BEGIN Dataset records
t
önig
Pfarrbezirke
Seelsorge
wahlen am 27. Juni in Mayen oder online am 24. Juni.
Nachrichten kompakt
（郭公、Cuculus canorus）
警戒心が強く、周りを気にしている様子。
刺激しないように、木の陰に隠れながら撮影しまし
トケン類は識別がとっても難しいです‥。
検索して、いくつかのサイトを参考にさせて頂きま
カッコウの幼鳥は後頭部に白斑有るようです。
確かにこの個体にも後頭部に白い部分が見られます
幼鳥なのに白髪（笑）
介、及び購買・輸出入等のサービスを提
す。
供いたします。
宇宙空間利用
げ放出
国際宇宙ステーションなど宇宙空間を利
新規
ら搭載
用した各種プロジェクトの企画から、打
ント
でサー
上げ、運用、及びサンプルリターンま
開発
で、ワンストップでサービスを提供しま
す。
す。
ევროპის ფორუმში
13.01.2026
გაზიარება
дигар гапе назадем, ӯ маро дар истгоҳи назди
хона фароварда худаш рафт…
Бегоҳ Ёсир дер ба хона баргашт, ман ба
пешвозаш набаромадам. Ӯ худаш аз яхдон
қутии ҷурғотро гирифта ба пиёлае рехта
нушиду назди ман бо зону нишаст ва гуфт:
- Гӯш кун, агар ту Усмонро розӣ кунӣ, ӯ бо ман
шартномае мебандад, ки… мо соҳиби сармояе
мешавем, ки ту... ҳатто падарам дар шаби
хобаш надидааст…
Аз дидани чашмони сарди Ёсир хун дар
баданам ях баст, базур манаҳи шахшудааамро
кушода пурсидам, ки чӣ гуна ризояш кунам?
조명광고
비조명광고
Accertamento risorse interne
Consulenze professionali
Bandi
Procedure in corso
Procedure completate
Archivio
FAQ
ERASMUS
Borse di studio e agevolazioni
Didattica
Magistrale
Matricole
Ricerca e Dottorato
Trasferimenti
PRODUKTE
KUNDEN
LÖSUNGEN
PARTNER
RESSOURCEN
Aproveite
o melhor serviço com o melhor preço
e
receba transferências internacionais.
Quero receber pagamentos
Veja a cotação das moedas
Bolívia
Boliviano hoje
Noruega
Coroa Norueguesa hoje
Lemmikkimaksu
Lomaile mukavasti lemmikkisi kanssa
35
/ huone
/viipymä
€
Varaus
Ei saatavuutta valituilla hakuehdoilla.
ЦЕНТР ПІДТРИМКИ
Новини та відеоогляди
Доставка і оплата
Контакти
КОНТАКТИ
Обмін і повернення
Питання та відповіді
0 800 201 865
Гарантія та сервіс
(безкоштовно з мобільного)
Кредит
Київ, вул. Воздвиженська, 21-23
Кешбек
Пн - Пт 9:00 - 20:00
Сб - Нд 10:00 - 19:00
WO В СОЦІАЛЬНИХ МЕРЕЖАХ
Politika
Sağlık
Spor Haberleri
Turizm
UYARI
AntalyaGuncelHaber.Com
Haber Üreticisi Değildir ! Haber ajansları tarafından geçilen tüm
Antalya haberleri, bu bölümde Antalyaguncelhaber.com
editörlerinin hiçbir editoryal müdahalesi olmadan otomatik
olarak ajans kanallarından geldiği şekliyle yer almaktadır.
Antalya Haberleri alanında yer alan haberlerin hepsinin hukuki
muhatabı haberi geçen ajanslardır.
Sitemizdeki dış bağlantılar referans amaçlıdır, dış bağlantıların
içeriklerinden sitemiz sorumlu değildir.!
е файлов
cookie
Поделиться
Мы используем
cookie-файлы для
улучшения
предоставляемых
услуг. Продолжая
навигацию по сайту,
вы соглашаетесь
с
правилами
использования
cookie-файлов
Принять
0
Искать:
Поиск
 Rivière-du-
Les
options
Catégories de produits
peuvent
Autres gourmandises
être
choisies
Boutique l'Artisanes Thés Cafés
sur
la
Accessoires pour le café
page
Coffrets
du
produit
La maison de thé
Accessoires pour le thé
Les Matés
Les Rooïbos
END Dataset records
## [Task prompt]
If a line in the records above holds the string "Accessoires", copy it out.

## [Answer box]
Accessoires pour le café
Accessoires pour le thé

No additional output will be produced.